Thursday, August 31, 2017

Sir Mordred


Good morrow, I am Sir Mordred, a knight of Camelot. I was born in Orkney, on the lands of my mother’s husband, King Lot, around 413 anno Domini, though I was shortly afterwards sent away from that place. 

Ah yes, there is an intriguing story. You see, my father is King Arthur and my mother is Queen Morgause of Orkney, his half-sister, who he laid with shortly after his coronation. How that exactly came about I myself am unsure of, and I killed the man who told me before he could reveal the details of it all. I confess that my temper sometimes runs away from me in times of high passion, and my sword has oft been reddened because of it. It is not so unusual as you would think, here in Camelot. The trick is to only kill those who will not be avenged, or if you do kill those with kin, you make sure they are a weak, sickly sort. 

My mother claims that my kingly father, like his own father before him, took the form of her husband to seduce her. My father claims that she seduced him and that he only knew the truth of their relation when the wizard Merlin told him of it. For my part, I have no idea which is the truth and which is not, only that my mother rarely needed any persuasion to go to a man's bed and that my father has not quite the same monopoly on morality that many here in Camelot would ascribe to him. Then again, I might own to some bias, given that he attempted to drown me, along with every other child born that same May’s Day as me, in a cowardly attempt to save his own life from a prophecy that said that I would one day kill him. 

You know, sometimes I wonder if things would have been better if that old Devil’s bastard Merlin ever learned to keep his mouth shut. 

Fortunately, or unfortunately, depending on who you side with in this little family quarrel, I was taken in by a poor noble family, who presented me at court for the first time when I had attained fourteen years of age. When I was twenty, I was knighted, and it has since been several years. I swear that the smile on my father’s face as he touched that sword to my shoulder, so blissfully unaware, is one that I shall never forget.    

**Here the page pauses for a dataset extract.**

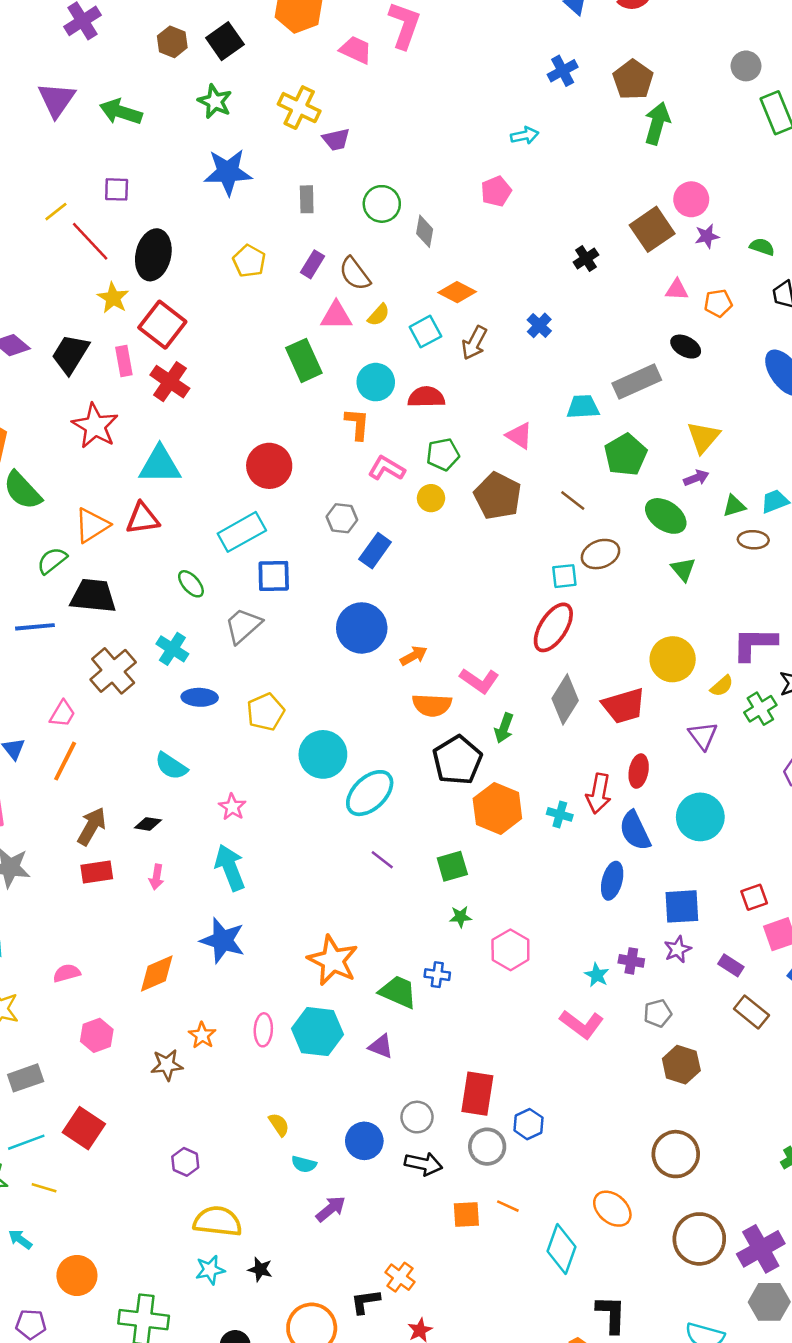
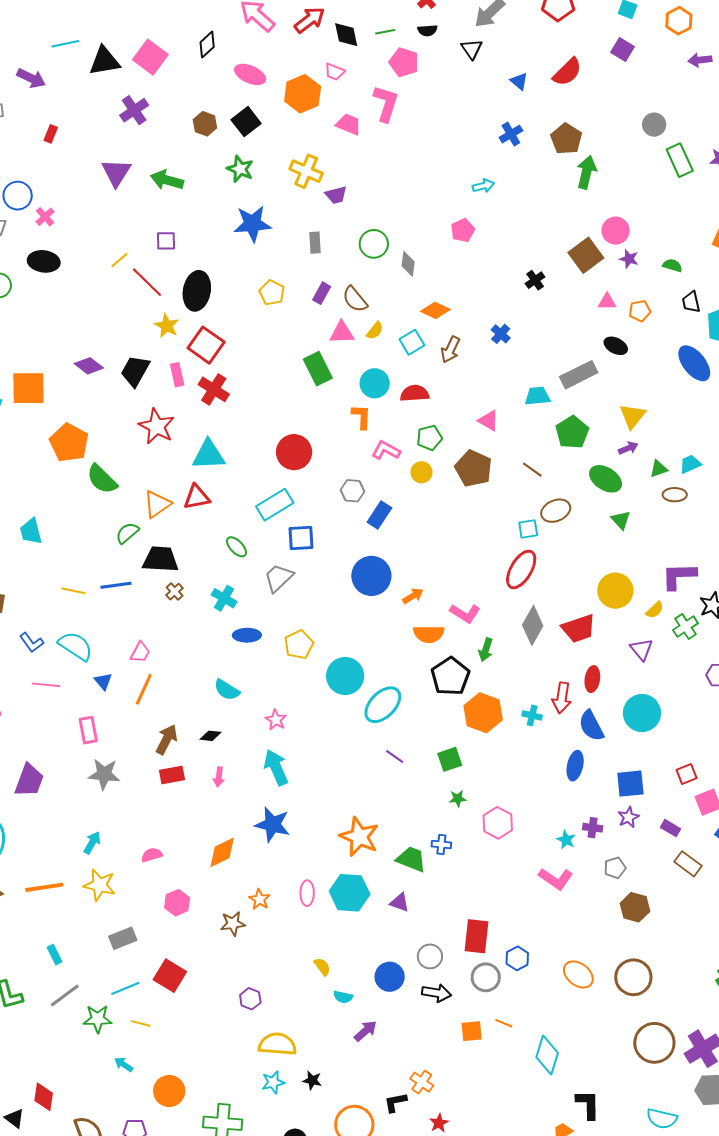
purple star: (707, 236) -> (629, 259), turned 30
brown cross: (113, 671) -> (175, 592), moved, size x0.5
orange ellipse: (612, 1209) -> (578, 974), moved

I might not have the same care for such things as dear Sir Galahad, but I do believe that such acts as child murder are generally frowned upon, no? Since then, I believe it is fair to say that my relationship with my father has not been so harmonious as it might have been otherwise, and, if it is indeed destiny, God's will, what have you, that I should one day kill him, I am hardly one to argue. And, if the rest of it all-The crown, the queen, all of the royal trimmings, should fall to the one who kills him, his only living son, then so much the better. After all this anticipation, I should hate to disappoint. 

1 comment:

  1. I left you Mordred, my trusted nephew, in charge of Britain only to find out that you married my wife Guinevere and took over my throne.